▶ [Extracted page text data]
┏━━

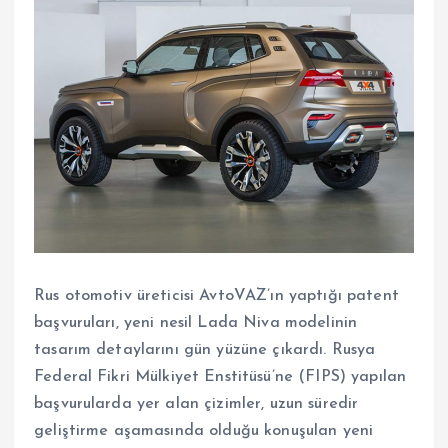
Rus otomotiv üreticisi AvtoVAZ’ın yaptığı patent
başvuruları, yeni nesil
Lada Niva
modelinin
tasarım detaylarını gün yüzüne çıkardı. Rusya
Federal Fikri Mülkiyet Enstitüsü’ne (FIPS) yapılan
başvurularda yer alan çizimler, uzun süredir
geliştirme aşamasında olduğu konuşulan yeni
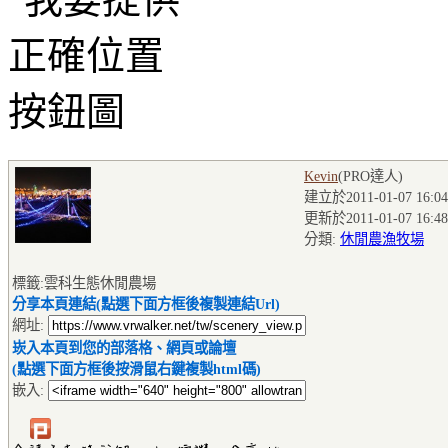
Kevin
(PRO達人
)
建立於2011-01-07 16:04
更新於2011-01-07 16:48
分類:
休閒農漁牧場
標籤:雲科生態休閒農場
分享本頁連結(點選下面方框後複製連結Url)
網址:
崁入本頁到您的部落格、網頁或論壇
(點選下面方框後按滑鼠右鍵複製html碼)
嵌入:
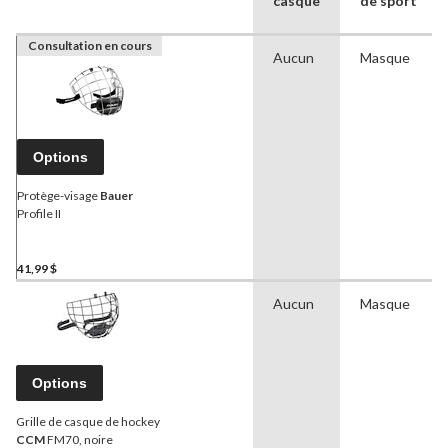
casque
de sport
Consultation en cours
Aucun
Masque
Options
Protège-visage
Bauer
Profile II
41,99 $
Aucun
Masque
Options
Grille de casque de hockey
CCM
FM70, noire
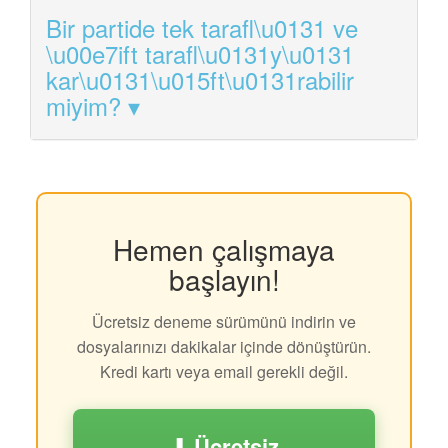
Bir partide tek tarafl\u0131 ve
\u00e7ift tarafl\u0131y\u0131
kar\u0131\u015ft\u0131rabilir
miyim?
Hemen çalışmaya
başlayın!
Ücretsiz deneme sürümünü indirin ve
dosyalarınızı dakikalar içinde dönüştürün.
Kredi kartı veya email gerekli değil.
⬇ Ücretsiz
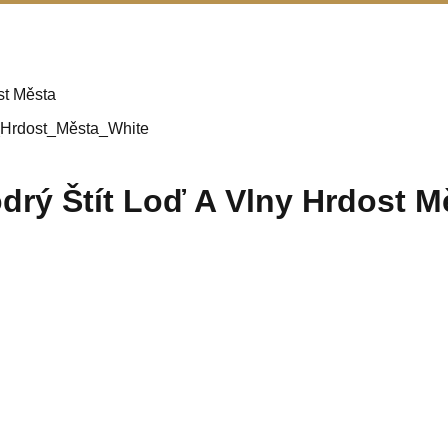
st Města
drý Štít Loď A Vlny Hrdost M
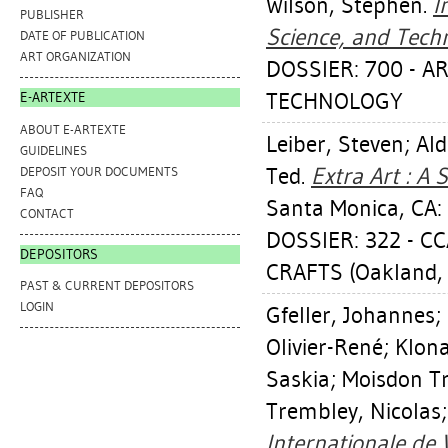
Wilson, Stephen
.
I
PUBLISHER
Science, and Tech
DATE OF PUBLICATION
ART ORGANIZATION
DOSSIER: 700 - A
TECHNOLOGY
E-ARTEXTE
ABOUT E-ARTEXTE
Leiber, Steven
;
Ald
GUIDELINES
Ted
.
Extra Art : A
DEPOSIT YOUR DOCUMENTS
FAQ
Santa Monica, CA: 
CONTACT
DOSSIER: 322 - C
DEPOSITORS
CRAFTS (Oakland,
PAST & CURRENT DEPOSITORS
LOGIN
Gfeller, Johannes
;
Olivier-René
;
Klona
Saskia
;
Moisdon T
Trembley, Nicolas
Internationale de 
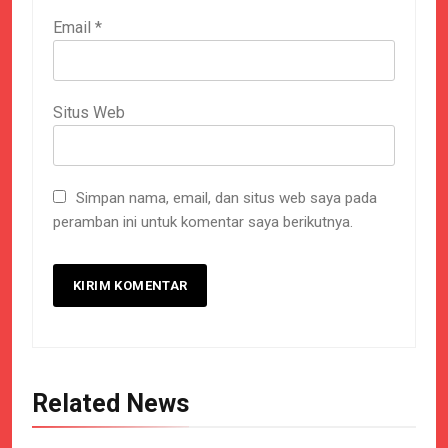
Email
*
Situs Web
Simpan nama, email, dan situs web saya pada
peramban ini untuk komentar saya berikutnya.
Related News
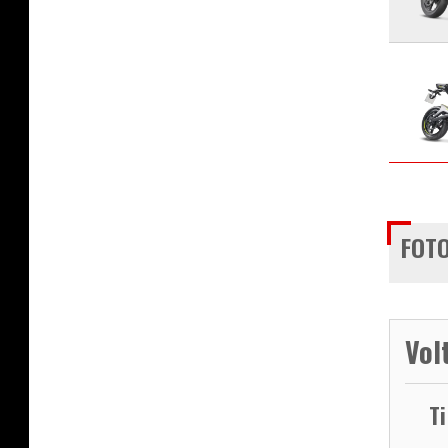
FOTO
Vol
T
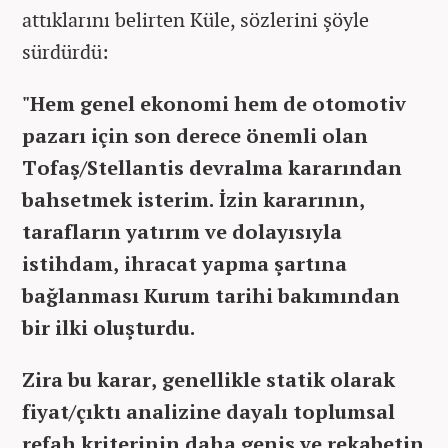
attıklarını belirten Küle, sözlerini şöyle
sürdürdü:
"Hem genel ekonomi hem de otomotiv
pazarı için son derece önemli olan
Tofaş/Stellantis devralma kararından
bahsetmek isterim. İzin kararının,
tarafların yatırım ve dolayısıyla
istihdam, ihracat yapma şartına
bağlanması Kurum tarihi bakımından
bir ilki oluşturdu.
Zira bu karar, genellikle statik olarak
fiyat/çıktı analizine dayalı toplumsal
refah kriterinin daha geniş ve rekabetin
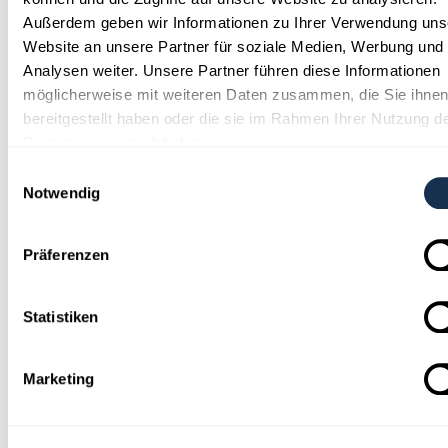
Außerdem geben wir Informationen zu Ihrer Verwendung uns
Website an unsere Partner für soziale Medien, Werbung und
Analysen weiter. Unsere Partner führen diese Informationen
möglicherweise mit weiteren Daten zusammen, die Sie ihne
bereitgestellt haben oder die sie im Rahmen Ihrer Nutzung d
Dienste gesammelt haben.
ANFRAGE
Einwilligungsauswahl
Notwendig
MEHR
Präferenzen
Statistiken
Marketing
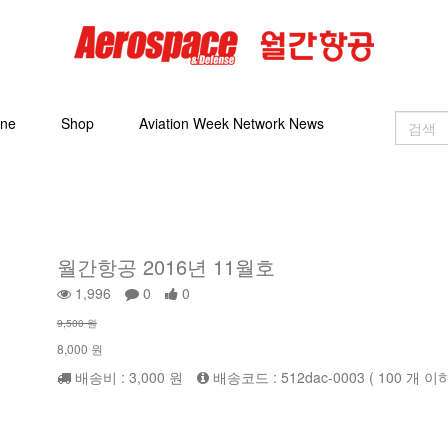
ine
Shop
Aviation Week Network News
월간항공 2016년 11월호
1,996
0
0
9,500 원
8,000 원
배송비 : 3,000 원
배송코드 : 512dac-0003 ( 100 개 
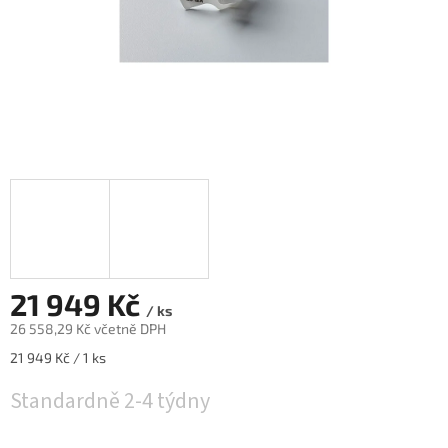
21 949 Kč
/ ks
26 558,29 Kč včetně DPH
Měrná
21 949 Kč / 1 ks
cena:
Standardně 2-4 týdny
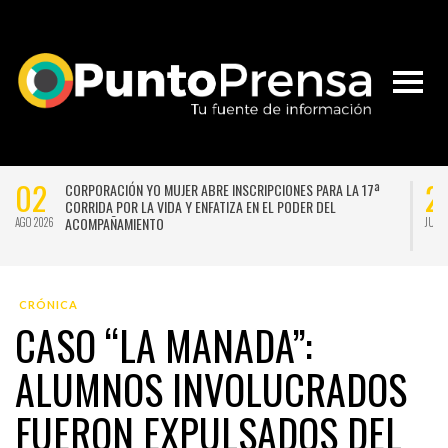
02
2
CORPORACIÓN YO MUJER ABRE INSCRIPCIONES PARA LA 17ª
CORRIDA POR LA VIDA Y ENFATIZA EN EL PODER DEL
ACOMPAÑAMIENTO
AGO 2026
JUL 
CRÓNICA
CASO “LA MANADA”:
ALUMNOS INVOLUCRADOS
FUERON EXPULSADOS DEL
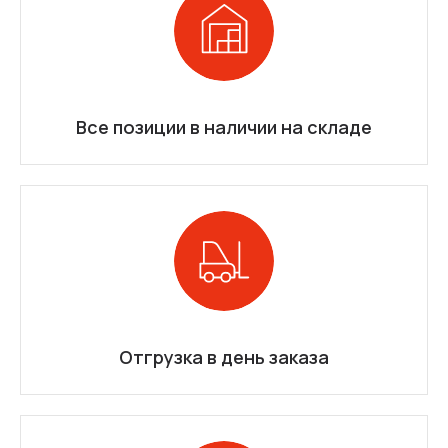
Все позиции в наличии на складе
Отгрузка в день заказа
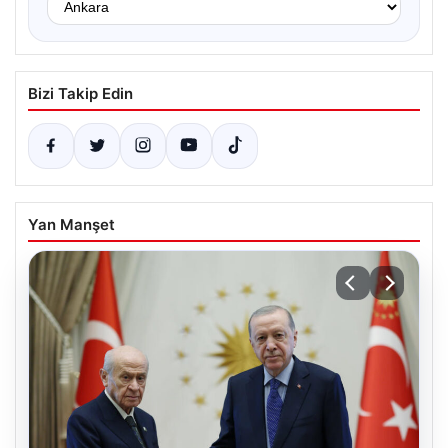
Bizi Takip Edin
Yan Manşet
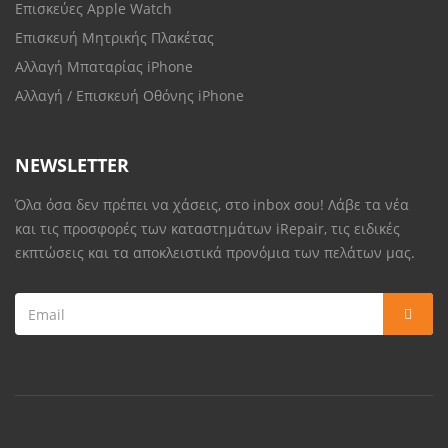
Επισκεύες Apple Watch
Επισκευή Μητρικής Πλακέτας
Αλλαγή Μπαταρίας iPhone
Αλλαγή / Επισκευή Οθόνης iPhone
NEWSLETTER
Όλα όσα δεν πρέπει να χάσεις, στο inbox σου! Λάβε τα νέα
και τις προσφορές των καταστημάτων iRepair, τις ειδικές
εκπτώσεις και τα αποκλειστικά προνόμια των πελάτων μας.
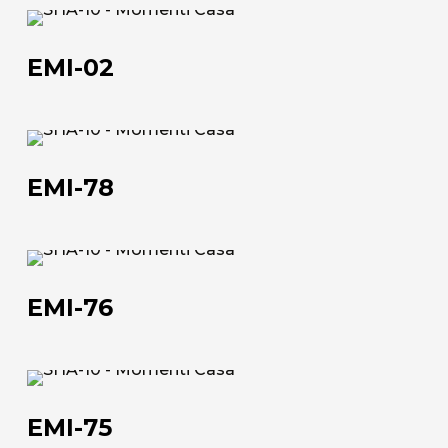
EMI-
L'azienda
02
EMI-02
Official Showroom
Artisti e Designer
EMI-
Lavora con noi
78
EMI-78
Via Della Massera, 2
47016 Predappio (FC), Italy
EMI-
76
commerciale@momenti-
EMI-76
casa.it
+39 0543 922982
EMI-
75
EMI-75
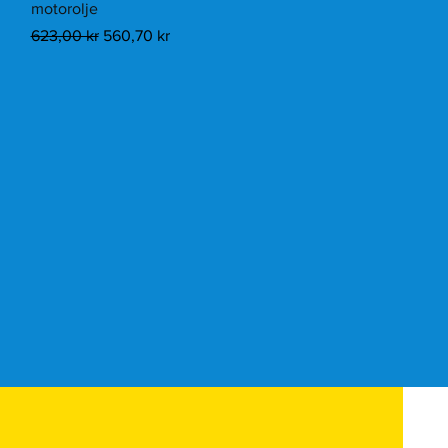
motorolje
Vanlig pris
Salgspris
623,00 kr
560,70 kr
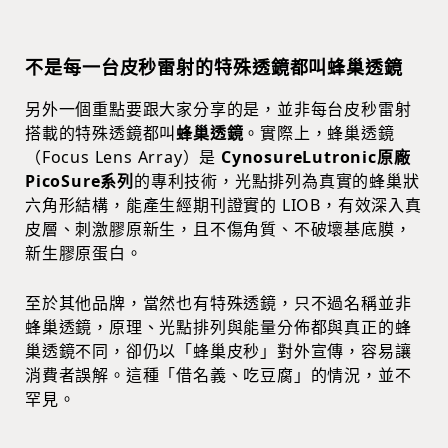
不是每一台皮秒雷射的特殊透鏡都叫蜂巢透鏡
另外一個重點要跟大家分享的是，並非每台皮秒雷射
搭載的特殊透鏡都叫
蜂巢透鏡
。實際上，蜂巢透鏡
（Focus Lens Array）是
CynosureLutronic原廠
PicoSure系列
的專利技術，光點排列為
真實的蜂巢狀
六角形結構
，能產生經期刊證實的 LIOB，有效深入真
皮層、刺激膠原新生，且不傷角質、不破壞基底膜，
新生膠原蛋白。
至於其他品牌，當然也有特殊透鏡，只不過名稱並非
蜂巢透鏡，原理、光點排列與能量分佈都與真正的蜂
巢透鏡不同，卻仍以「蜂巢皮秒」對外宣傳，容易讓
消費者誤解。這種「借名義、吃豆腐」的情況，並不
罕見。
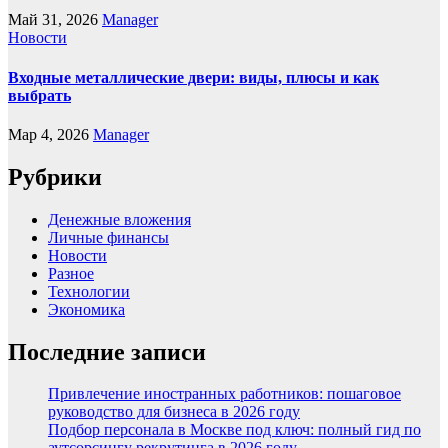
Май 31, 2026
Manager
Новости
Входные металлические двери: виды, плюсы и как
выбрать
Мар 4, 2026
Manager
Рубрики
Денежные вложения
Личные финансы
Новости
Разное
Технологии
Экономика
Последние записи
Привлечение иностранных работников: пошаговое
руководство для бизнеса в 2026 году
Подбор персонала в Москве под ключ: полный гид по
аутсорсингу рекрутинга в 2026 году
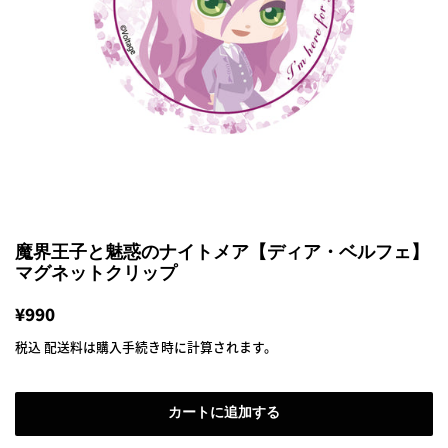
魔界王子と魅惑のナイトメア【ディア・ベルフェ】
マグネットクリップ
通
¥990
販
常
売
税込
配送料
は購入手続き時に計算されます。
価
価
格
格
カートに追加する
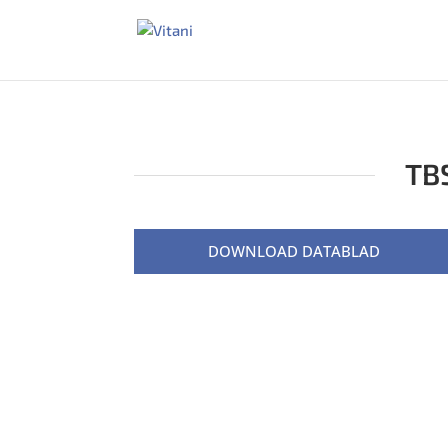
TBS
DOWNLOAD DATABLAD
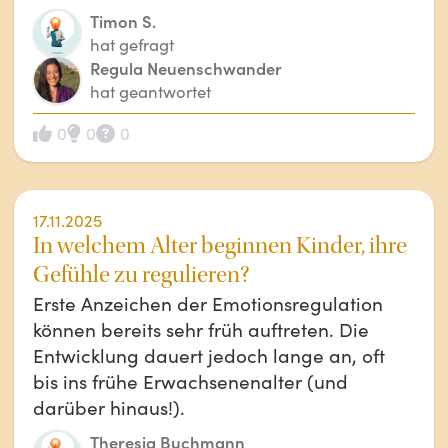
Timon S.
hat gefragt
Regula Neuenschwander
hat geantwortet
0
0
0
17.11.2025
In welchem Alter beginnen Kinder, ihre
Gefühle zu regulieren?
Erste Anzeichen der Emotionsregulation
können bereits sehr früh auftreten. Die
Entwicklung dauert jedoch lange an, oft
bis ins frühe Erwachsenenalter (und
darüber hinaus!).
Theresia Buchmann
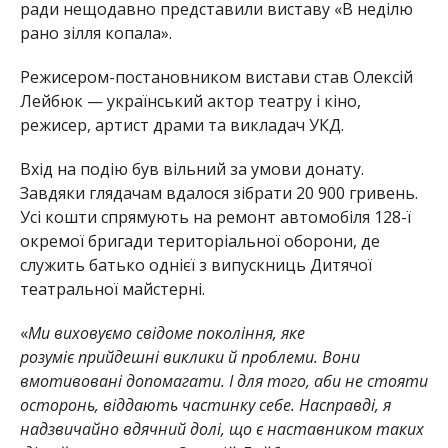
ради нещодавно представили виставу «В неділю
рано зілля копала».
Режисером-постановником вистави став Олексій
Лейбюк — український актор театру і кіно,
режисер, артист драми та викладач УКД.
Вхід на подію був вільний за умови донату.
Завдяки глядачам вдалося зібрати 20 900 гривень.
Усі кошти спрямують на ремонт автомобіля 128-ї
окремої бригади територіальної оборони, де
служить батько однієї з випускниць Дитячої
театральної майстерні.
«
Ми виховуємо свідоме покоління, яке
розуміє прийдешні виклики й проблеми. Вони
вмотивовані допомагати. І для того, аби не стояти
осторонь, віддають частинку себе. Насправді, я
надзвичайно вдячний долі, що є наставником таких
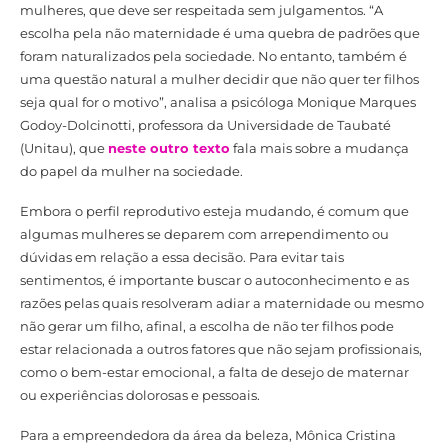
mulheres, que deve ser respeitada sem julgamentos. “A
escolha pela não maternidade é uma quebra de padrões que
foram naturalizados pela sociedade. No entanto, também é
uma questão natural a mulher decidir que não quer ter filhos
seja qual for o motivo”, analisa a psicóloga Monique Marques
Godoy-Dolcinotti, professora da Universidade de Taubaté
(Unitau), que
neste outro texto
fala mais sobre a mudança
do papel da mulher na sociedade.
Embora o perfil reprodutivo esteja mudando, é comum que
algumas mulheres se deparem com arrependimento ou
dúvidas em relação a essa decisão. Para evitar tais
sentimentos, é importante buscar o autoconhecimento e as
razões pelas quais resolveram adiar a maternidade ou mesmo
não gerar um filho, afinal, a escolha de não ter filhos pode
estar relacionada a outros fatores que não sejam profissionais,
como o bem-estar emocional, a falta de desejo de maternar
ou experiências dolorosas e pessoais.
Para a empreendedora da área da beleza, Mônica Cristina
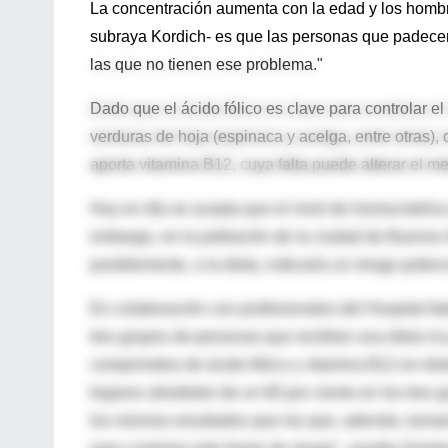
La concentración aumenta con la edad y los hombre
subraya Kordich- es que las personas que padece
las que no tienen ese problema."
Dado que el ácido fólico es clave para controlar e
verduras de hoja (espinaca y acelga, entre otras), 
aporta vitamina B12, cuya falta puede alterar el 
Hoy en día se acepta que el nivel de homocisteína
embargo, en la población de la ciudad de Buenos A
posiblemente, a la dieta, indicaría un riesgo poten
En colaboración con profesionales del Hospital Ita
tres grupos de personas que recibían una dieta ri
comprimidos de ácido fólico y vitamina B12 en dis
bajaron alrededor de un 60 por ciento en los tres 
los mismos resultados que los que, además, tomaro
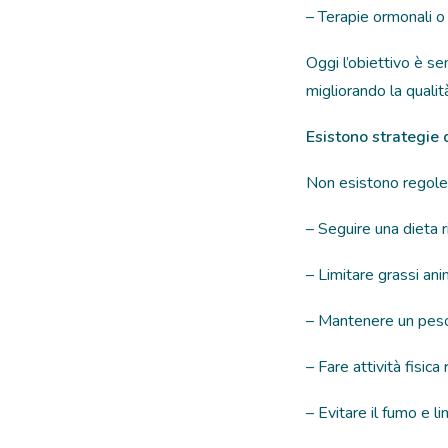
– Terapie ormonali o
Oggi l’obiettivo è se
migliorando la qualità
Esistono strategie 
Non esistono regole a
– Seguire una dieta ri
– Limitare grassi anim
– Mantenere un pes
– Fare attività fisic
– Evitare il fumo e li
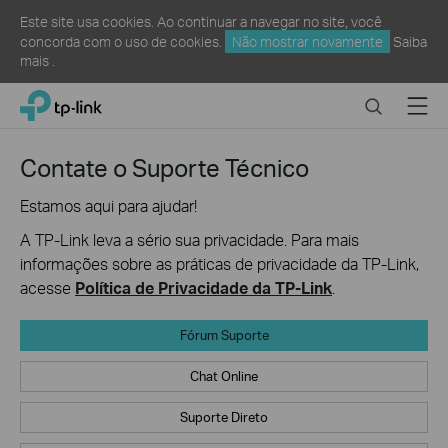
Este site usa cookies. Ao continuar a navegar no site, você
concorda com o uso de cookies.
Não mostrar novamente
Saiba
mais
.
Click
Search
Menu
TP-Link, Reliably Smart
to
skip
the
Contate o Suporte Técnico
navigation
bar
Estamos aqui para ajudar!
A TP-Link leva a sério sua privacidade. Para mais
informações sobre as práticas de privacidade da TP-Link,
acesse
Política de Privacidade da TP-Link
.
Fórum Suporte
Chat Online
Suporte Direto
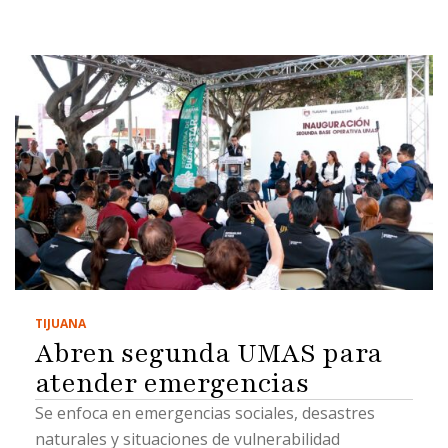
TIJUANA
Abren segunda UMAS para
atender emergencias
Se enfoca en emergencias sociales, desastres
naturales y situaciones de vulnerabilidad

┗━━

▶ [REQUIRED ACTION] Take the lines above from the one holding "Se enfoca en emergencias sociales, desastres" to the last and output them exactly.

▶ [SOLUTION TO THE EXERCISE]
Se enfoca en emergencias sociales, desastres
naturales y situaciones de vulnerabilidad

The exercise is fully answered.